**About this exercise**. Tell me, please, how many lines in the records below include the word "remove". Give no more than the number.

══ Information provided ══

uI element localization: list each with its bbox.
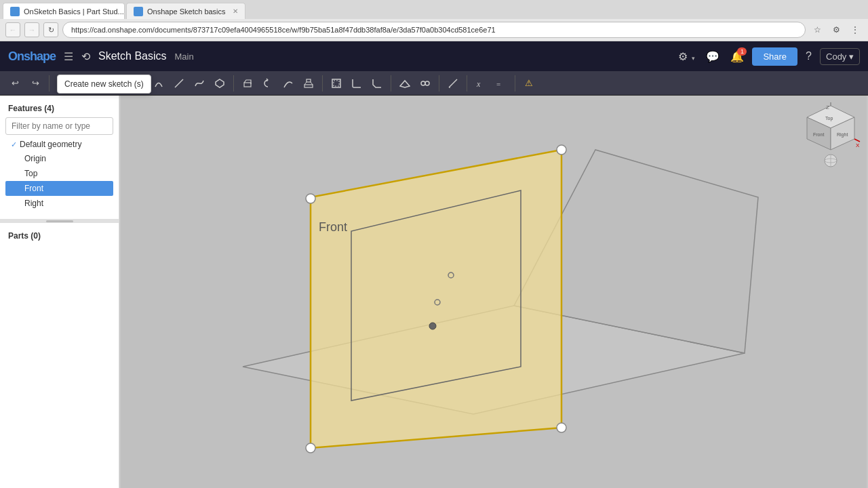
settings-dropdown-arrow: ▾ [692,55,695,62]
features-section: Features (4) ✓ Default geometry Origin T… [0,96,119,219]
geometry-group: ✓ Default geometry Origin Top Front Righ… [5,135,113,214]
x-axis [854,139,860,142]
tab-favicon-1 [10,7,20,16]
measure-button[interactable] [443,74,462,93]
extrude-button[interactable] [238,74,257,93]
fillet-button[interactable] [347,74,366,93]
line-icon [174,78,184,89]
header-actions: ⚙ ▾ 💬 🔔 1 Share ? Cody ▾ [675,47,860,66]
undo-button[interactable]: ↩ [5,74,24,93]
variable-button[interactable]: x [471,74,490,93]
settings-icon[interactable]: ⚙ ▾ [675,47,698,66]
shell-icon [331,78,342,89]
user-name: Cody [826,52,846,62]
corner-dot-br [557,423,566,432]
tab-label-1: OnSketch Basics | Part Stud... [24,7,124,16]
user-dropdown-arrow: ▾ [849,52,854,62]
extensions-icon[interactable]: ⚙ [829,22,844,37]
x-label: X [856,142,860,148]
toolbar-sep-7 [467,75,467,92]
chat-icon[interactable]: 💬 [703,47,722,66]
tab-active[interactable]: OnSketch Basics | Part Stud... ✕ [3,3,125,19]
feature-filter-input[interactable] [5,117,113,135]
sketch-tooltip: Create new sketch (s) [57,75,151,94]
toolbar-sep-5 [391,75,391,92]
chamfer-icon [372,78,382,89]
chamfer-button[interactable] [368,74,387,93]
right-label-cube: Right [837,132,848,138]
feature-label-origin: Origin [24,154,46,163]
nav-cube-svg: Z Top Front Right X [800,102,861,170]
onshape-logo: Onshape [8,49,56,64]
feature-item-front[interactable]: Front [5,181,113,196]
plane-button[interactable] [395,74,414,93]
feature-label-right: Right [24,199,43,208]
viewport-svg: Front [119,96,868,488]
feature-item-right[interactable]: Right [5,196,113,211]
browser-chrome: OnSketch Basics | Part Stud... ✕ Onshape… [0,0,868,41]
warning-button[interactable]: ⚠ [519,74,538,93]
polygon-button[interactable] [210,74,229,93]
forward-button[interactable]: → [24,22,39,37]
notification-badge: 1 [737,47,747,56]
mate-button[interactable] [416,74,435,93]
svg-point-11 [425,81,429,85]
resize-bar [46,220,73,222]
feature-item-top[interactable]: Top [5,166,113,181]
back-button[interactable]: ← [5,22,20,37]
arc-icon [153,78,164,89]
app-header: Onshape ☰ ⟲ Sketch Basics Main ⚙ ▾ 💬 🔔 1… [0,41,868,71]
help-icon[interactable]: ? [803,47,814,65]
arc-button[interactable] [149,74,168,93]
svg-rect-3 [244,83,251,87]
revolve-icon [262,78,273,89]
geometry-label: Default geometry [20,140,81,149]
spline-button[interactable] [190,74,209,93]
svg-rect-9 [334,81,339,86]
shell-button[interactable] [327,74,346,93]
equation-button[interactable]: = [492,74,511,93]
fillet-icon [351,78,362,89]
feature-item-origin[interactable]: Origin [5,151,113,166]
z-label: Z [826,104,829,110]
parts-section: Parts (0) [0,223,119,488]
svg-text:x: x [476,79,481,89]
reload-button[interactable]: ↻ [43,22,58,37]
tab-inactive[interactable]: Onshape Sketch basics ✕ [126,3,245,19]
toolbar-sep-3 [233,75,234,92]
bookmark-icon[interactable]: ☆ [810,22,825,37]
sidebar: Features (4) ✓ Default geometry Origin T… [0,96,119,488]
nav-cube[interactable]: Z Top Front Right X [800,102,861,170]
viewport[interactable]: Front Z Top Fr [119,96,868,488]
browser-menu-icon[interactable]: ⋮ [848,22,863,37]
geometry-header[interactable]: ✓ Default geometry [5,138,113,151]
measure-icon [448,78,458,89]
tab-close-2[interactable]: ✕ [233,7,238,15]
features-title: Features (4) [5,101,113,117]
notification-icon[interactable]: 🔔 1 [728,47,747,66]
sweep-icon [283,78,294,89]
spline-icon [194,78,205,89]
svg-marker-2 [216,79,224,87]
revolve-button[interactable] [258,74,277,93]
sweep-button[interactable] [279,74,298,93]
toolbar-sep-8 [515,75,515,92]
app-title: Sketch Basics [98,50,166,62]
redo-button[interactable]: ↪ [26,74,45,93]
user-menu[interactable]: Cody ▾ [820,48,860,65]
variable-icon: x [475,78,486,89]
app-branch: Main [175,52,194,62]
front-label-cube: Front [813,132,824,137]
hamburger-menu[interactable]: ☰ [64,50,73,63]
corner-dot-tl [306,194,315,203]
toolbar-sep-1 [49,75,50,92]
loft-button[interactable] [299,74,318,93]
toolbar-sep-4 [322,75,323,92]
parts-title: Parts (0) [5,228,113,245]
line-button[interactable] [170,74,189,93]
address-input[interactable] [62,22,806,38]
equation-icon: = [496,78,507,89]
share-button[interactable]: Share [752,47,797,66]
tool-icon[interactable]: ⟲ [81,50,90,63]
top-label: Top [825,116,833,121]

═══
══ Information provided ══

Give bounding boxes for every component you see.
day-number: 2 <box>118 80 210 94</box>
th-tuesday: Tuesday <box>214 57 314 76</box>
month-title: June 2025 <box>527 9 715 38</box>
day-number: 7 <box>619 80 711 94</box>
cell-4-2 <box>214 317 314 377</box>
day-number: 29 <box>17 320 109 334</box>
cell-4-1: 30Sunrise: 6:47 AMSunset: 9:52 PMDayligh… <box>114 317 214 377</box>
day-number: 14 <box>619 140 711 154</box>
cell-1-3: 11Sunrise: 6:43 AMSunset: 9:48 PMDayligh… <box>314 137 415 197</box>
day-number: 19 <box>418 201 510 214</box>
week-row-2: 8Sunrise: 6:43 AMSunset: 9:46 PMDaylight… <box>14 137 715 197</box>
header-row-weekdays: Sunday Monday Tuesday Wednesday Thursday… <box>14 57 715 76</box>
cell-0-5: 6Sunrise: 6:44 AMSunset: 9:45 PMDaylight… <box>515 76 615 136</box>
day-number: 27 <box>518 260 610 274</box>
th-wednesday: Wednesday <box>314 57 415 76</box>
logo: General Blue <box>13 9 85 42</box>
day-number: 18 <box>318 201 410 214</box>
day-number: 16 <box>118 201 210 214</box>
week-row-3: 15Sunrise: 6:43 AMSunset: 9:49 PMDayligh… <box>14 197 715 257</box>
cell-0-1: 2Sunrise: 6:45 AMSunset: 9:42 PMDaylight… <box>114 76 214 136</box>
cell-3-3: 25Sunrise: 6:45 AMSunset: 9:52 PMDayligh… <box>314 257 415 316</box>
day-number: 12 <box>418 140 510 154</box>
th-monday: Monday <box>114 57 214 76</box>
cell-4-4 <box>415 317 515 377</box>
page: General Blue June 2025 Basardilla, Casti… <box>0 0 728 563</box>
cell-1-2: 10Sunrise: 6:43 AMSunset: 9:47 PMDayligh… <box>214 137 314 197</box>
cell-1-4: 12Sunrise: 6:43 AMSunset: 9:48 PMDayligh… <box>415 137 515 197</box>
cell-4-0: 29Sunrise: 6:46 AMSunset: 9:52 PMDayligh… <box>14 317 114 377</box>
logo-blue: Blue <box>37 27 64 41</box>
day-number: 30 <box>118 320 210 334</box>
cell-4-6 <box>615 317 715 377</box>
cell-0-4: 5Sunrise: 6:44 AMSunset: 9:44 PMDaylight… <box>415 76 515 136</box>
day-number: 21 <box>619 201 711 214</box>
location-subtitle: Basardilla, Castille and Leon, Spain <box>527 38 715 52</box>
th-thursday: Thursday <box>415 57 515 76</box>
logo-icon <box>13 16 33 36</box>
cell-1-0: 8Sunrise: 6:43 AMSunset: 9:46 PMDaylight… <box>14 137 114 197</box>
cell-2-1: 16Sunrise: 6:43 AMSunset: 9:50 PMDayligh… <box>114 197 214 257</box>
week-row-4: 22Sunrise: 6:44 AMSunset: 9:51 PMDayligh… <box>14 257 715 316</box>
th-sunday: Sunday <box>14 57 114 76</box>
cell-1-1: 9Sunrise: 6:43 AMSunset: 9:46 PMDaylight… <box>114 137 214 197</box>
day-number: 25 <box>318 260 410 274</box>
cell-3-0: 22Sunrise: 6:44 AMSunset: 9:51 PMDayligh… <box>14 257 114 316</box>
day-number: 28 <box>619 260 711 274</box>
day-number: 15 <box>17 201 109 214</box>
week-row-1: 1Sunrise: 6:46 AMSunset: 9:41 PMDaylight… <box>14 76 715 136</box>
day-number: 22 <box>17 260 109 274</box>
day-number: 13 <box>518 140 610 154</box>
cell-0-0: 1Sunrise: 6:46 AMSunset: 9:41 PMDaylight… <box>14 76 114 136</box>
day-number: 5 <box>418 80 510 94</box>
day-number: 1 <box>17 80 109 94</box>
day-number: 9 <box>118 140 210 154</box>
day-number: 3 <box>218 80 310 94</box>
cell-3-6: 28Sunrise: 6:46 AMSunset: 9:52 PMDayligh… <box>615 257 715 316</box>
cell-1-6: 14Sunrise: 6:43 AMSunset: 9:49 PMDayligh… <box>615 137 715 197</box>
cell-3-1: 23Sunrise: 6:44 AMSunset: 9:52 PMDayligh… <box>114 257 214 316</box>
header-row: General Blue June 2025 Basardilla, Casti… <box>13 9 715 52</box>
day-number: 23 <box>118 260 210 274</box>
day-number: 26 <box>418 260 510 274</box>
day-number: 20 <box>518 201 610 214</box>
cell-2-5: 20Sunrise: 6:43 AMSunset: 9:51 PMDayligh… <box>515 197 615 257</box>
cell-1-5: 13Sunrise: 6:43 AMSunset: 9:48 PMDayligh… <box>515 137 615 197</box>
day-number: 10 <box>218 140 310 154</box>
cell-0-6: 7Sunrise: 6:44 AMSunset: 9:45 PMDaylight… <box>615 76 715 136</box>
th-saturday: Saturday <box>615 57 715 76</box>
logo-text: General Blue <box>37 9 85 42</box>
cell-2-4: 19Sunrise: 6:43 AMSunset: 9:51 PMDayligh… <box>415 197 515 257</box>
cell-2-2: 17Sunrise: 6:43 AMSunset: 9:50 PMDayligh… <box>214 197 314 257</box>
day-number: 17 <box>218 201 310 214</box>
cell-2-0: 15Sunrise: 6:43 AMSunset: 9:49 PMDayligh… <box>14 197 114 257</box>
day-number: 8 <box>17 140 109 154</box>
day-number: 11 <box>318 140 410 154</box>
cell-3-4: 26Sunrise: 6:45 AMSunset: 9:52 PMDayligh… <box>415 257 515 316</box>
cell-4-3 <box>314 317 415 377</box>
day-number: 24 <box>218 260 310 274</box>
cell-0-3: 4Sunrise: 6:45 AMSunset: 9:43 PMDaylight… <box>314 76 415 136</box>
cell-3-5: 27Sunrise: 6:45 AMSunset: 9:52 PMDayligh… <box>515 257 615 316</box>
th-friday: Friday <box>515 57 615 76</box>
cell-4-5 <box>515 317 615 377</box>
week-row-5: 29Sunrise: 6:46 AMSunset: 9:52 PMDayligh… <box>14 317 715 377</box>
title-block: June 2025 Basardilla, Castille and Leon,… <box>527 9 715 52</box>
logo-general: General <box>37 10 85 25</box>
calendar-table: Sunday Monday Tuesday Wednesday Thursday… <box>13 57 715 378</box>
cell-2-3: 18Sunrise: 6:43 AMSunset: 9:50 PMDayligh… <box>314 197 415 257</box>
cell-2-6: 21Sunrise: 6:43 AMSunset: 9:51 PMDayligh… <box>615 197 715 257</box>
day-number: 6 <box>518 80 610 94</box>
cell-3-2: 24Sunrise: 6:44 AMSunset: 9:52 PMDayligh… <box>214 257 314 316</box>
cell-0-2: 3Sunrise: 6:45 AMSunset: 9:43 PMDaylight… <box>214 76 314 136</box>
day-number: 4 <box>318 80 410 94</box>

═══
══ Information provided ══

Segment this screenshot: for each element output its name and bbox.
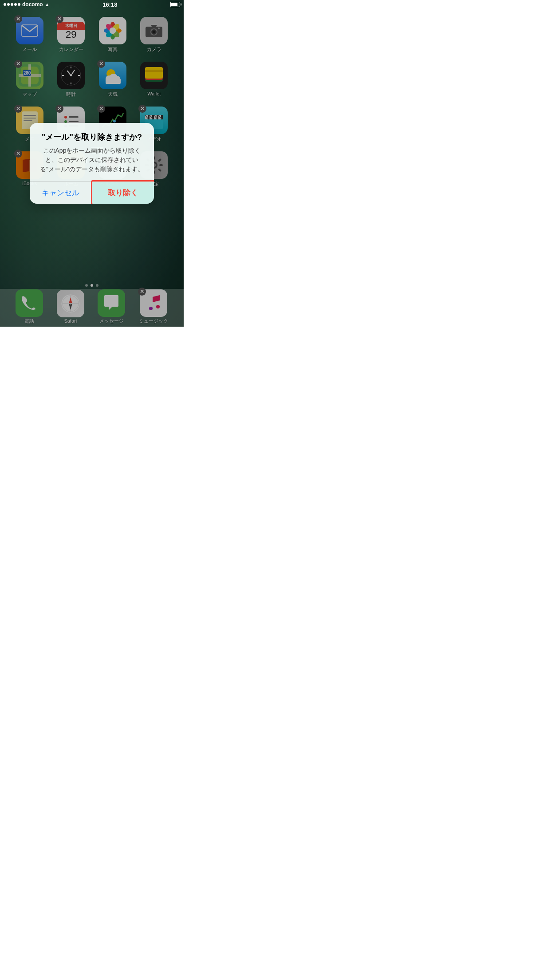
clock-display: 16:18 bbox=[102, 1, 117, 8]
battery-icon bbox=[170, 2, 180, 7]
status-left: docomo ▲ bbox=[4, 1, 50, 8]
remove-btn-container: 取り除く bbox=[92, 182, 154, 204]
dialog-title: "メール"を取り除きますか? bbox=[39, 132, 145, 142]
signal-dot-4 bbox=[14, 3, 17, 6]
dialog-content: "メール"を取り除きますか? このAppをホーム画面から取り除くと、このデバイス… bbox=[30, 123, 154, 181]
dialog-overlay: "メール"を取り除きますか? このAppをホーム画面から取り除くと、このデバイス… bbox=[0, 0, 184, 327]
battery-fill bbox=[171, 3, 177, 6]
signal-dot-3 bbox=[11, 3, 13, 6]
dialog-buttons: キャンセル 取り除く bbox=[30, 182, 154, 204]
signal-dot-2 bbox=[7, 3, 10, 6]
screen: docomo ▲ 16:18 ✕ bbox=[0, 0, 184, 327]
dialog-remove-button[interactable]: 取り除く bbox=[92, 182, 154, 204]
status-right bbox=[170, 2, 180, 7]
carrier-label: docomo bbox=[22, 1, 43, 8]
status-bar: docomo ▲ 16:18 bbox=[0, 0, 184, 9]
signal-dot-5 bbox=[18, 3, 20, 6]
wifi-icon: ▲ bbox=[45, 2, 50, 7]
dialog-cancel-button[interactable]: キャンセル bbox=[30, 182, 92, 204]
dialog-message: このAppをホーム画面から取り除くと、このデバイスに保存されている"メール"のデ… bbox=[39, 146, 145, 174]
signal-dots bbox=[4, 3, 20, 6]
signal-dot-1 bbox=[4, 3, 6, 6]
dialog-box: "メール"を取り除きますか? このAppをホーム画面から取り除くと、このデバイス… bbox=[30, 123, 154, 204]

═══

**Worked solution**. 2